> [Required work]
Copy the line containing "I tragitti in treno più ricercati", then all lines after it up to and including the final line of the material, exactly and without additions.

=== Records for this task ===

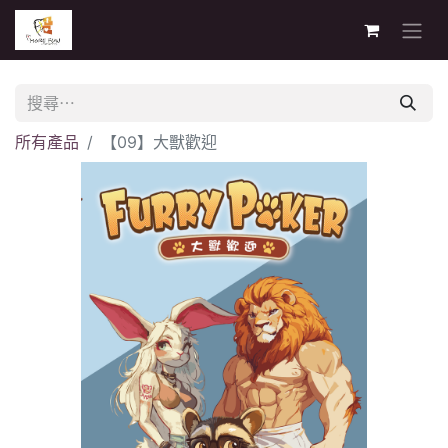
所有產品
【09】大獸歡迎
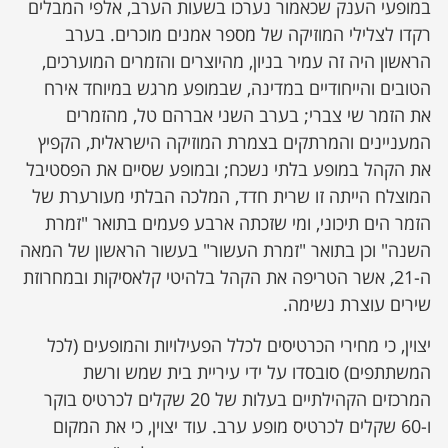
במופעי הענק שכאמור נערכו בשעות הערב, אלפי המבלים
רקדו לצלילי המוזיקה של מספר אמנים מוכרים. בערב
הראשון היה זה עמיר בניון, מהיוצרים והזמרים המוערכים,
הטובים והייחודיים במדינה, שבמופע מרגש במיוחד אירח
את הזמר שי צברי; בערב השני אברהם טל, מהזמרים
המעניינים והמרתקים בצמרת המוזיקה הישראלית, הקפיץ
את הקהל במופע בלתי נשכח; ובמופע שסיים את הפסטיבל
המוצלח הייתה זו שרית חדד, המלכה הבלתי מעורערת של
הזמר הים תיכוני, ומי שזכתה ארבע פעמים בתואר "זמרת
השנה" וכן בתואר "זמרת העשור" בעשור הראשון של המאה
ה-21, אשר הטריפה את הקהל בלהיטי קלאסיקות ובמחרוזת
שירים עוצרת נשימה.
יצוין, כי מחירי הכרטיסים לכלל הפעילויות והמופעים (לכל
המשתתפים) סובסדו על ידי עיריית בית שמש ורשת
המרכזים הקהילתיים בעלות של 20 שקלים לכרטיס בוקר
ו-60 שקלים לכרטיס מופע ערב. עוד יצוין, כי את המקום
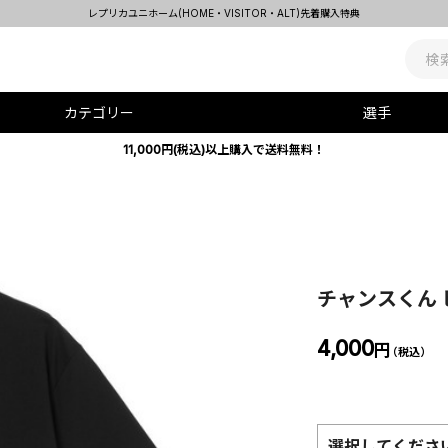
レプリカユニホーム(HOME・VISITOR・ALT)先着購入特典
カテゴリー
選手
11,000円(税込)以上購入で送料無料！
チャンスくん
4,000
円
（税込）
選択してくださ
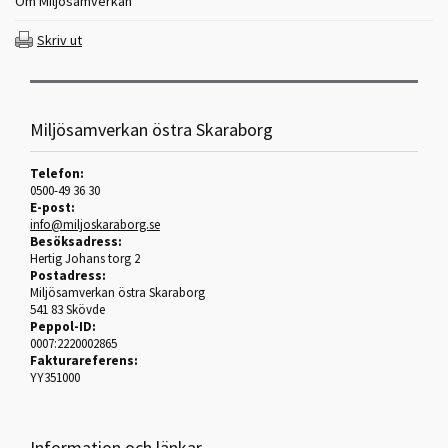
Om Miljösamverkan
Skriv ut
Miljösamverkan östra Skaraborg
Telefon:
0500-49 36 30
E-post:
info@miljoskaraborg.se
Besöksadress:
Hertig Johans torg 2
Postadress:
Miljösamverkan östra Skaraborg
541 83 Skövde
Peppol-ID:
0007:2220002865
Fakturareferens:
YY351000
Information och länkar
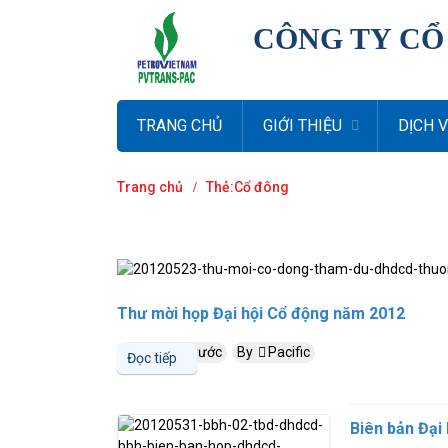
CÔNG TY CỔ
TRANG CHỦ
GIỚI THIỆU
DỊCH 
Trang chủ
Thẻ:Cổ đông
Thư mời họp Đại hội Cổ động năm 2012
14 năm trước
By
Pacific
Đọc tiếp
Biên bản Đại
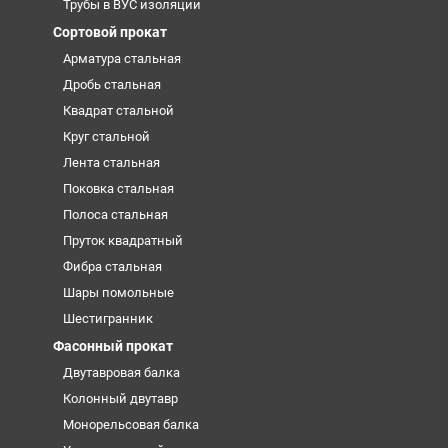
Трубы в ВУС изоляции
Сортовой прокат
Арматура стальная
Дробь стальная
Квадрат стальной
Круг стальной
Лента стальная
Поковка стальная
Полоса стальная
Пруток квадратный
Фибра стальная
Шары помольные
Шестигранник
Фасонный прокат
Двутавровая балка
Колонный двутавр
Монорельсовая балка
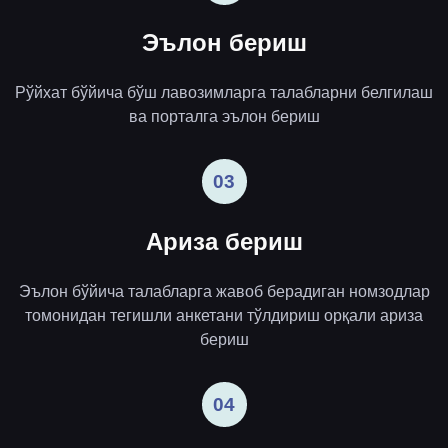
Эълон бериш
Рўйхат бўйича бўш лавозимларга талабларни белгилаш
ва порталга эълон бериш
03
Ариза бериш
Эълон бўйича талабларга жавоб берадиган номзодлар
томонидан тегишли анкетани тўлдириш орқали ариза
бериш
04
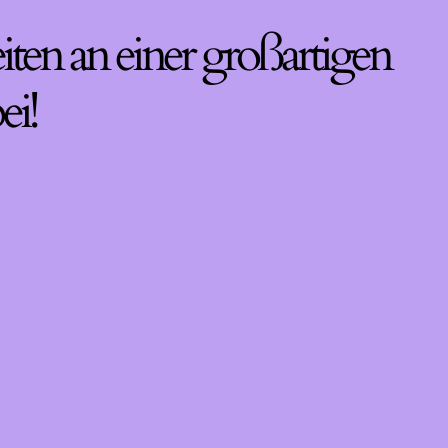
iten an einer großartigen
ei!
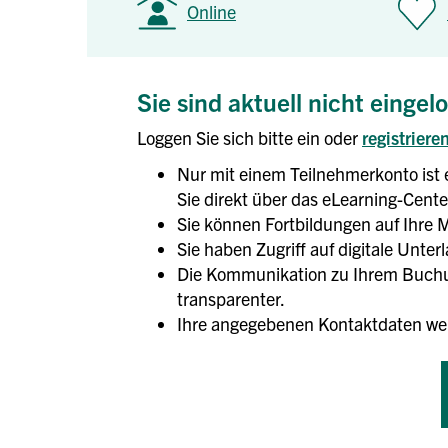
Online
Sie sind aktuell nicht eingel
Loggen Sie sich bitte ein oder
registriere
Nur mit einem Teilnehmerkonto ist 
Sie direkt über das eLearning-Center
Sie können Fortbildungen auf Ihre M
Sie haben Zugriff auf digitale Unte
Die Kommunikation zu Ihrem Buchun
transparenter.
Ihre angegebenen Kontaktdaten we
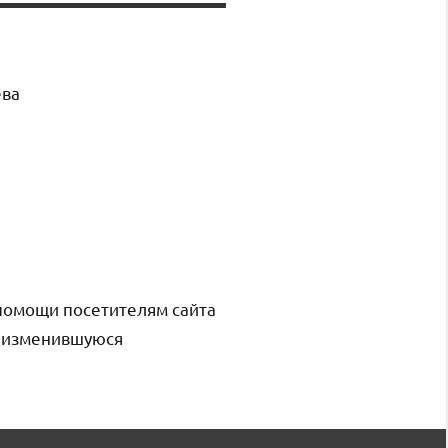
ёва
помощи посетителям сайта
и изменившуюся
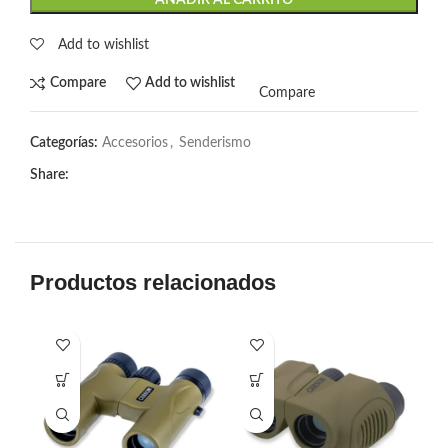
Add to wishlist
Compare
Add to wishlist
Compare
Categorías:
Accesorios
,
Senderismo
Share:
Productos relacionados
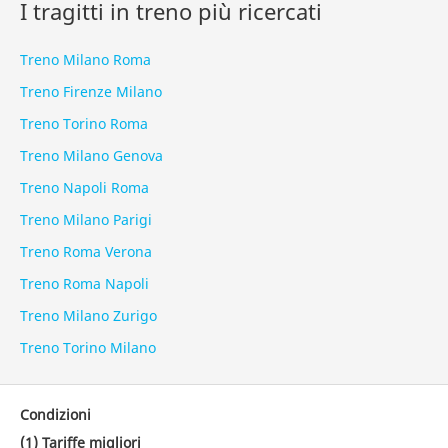
I tragitti in treno più ricercati
Treno Milano Roma
Treno Firenze Milano
Treno Torino Roma
Treno Milano Genova
Treno Napoli Roma
Treno Milano Parigi
Treno Roma Verona
Treno Roma Napoli
Treno Milano Zurigo
Treno Torino Milano
Condizioni
(1) Tariffe migliori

===

> [Answer to this exercise]
I tragitti in treno più ricercati
Treno Milano Roma
Treno Firenze Milano
Treno Torino Roma
Treno Milano Genova
Treno Napoli Roma
Treno Milano Parigi
Treno Roma Verona
Treno Roma Napoli
Treno Milano Zurigo
Treno Torino Milano
Condizioni
(1) Tariffe migliori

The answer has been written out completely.